[[ RECORDS TO PROCESS, beginning ]]

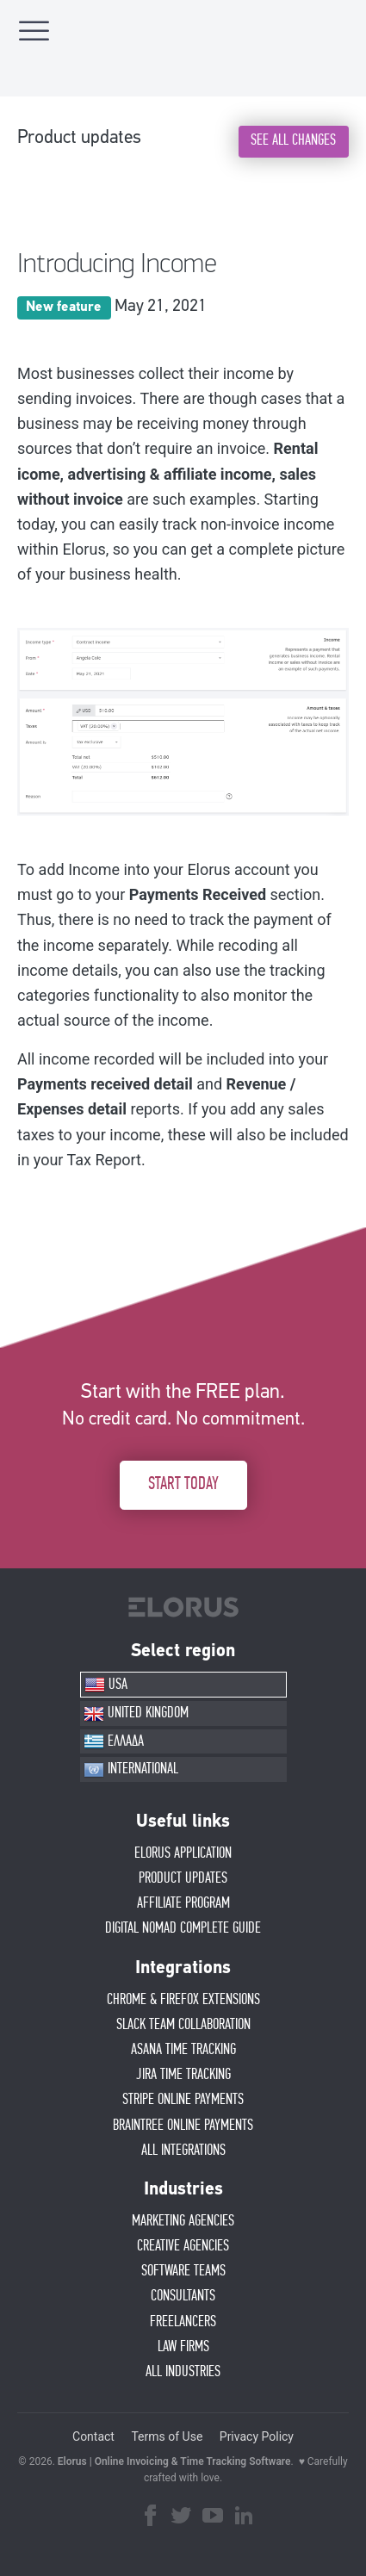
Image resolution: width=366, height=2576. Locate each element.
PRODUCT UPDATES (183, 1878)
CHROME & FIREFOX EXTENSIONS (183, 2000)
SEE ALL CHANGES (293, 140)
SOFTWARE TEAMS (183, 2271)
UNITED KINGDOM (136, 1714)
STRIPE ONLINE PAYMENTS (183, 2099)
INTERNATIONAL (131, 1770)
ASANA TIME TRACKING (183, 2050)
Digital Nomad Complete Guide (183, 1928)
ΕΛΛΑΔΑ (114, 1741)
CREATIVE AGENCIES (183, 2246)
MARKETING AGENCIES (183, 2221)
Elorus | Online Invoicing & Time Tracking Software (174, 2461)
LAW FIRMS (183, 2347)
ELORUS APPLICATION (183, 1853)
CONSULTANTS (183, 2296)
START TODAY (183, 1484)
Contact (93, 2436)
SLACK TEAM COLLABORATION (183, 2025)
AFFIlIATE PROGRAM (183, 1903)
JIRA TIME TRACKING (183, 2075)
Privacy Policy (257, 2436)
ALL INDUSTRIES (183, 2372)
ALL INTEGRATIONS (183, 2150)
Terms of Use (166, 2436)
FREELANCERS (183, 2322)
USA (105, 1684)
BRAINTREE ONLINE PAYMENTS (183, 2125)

[[ RECORDS TO PROCESS, end ]]

The listing above should be repeated word for word, with every image left out.

## COMPLETED EXERCISE
Image resolution: width=366, height=2576. Locate each element.
PRODUCT UPDATES (183, 1878)
CHROME & FIREFOX EXTENSIONS (183, 2000)
SEE ALL CHANGES (293, 140)
SOFTWARE TEAMS (183, 2271)
UNITED KINGDOM (136, 1714)
STRIPE ONLINE PAYMENTS (183, 2099)
INTERNATIONAL (131, 1770)
ASANA TIME TRACKING (183, 2050)
Digital Nomad Complete Guide (183, 1928)
ΕΛΛΑΔΑ (114, 1741)
CREATIVE AGENCIES (183, 2246)
MARKETING AGENCIES (183, 2221)
Elorus | Online Invoicing & Time Tracking Software (174, 2461)
LAW FIRMS (183, 2347)
ELORUS APPLICATION (183, 1853)
CONSULTANTS (183, 2296)
START TODAY (183, 1484)
Contact (93, 2436)
SLACK TEAM COLLABORATION (183, 2025)
AFFIlIATE PROGRAM (183, 1903)
JIRA TIME TRACKING (183, 2075)
Privacy Policy (257, 2436)
ALL INDUSTRIES (183, 2372)
ALL INTEGRATIONS (183, 2150)
Terms of Use (166, 2436)
FREELANCERS (183, 2322)
USA (105, 1684)
BRAINTREE ONLINE PAYMENTS (183, 2125)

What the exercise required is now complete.